REQUIRED ACTION:
Count every line in the data below where "gedurende" occurs, then state that number and nothing more.

--- START ---

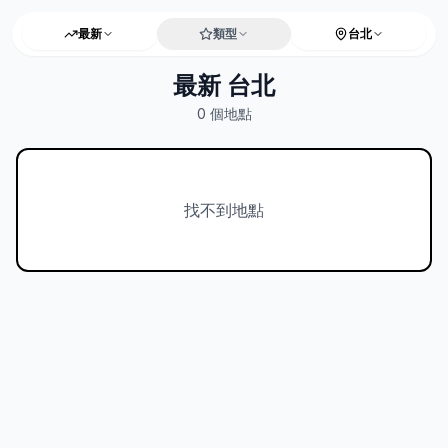
最新
類型
台北
最新 台北
0
個地點
找不到地點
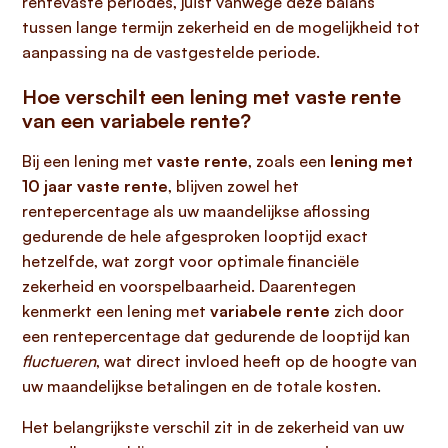
rentevaste periodes, juist vanwege deze balans
tussen lange termijn zekerheid en de mogelijkheid tot
aanpassing na de vastgestelde periode.
Hoe verschilt een lening met vaste rente
van een variabele rente?
Bij een lening met
vaste rente
, zoals een
lening met
10 jaar vaste rente
, blijven zowel het
rentepercentage als uw maandelijkse aflossing
gedurende de hele afgesproken looptijd exact
hetzelfde, wat zorgt voor optimale financiële
zekerheid en voorspelbaarheid. Daarentegen
kenmerkt een lening met
variabele rente
zich door
een rentepercentage dat gedurende de looptijd kan
fluctueren
, wat direct invloed heeft op de hoogte van
uw maandelijkse betalingen en de totale kosten.
Het belangrijkste verschil zit in de zekerheid van uw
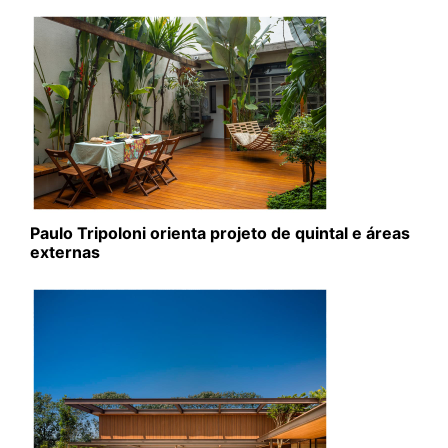
Paulo Tripoloni orienta projeto de quintal e áreas
externas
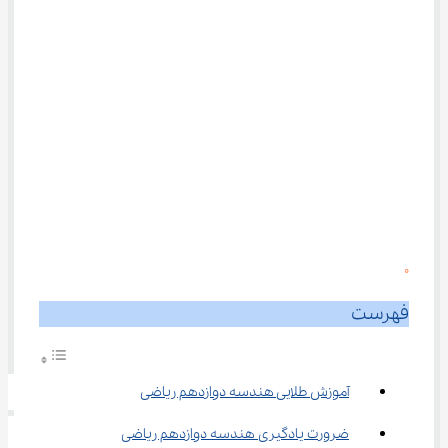
0
فهرست
آموزش طلایی هندسه دوازدهم ریاضی
ضرورت یادگیری هندسه دوازدهم ریاضی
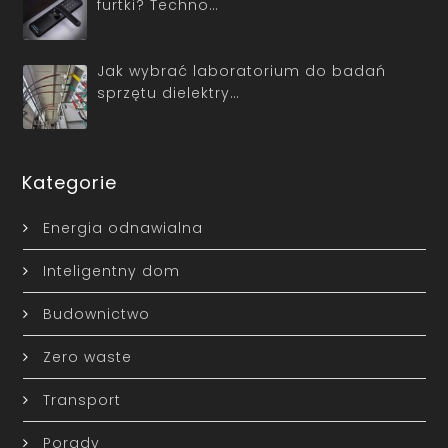
furtki? Techno…
Jak wybrać laboratorium do badań
sprzętu dielektry…
Kategorie
Energia odnawialna
Inteligentny dom
Budownictwo
Zero waste
Transport
Porady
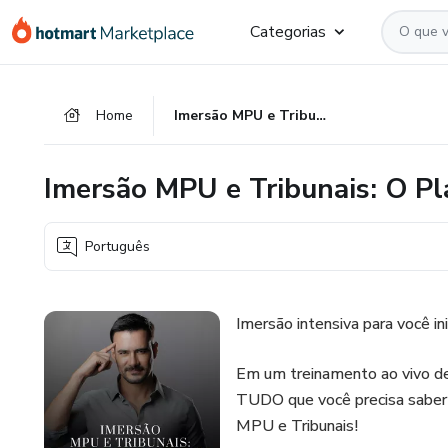
Ir
Ir
Ir
Categorias
para
para
para
o
o
o
conteúdo
pagamento
rodapé
Home
Imersão MPU e Tribunais: O Plano da Aprovação
principal
Imersão MPU e Tribunais: O P
Português
Imersão intensiva para você i
Em um treinamento ao vivo de 
TUDO que você precisa saber 
MPU e Tribunais!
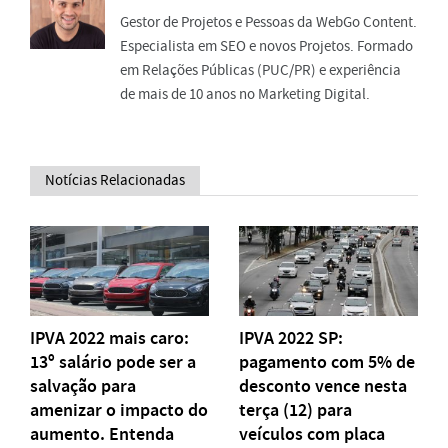
Gestor de Projetos e Pessoas da WebGo Content.
Especialista em SEO e novos Projetos. Formado
em Relações Públicas (PUC/PR) e experiência
de mais de 10 anos no Marketing Digital.
Notícias Relacionadas
IPVA 2022 mais caro:
IPVA 2022 SP:
13º salário pode ser a
pagamento com 5% de
salvação para
desconto vence nesta
amenizar o impacto do
terça (12) para
aumento. Entenda
veículos com placa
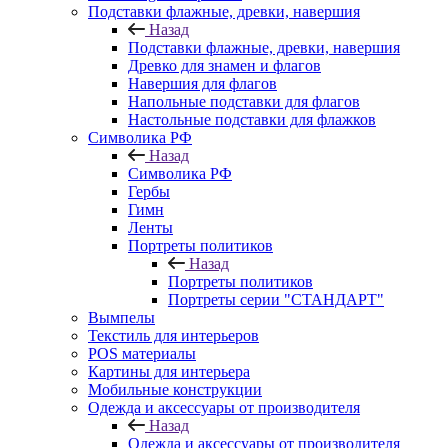
Подставки флажные, древки, навершия
Назад
Подставки флажные, древки, навершия
Древко для знамен и флагов
Навершия для флагов
Напольные подставки для флагов
Настольные подставки для флажков
Символика РФ
Назад
Символика РФ
Гербы
Гимн
Ленты
Портреты политиков
Назад
Портреты политиков
Портреты серии "СТАНДАРТ"
Вымпелы
Текстиль для интерьеров
POS материалы
Картины для интерьера
Мобильные конструкции
Одежда и аксессуары от производителя
Назад
Одежда и аксессуары от производителя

--- END ---

ANSWER SECTION:
2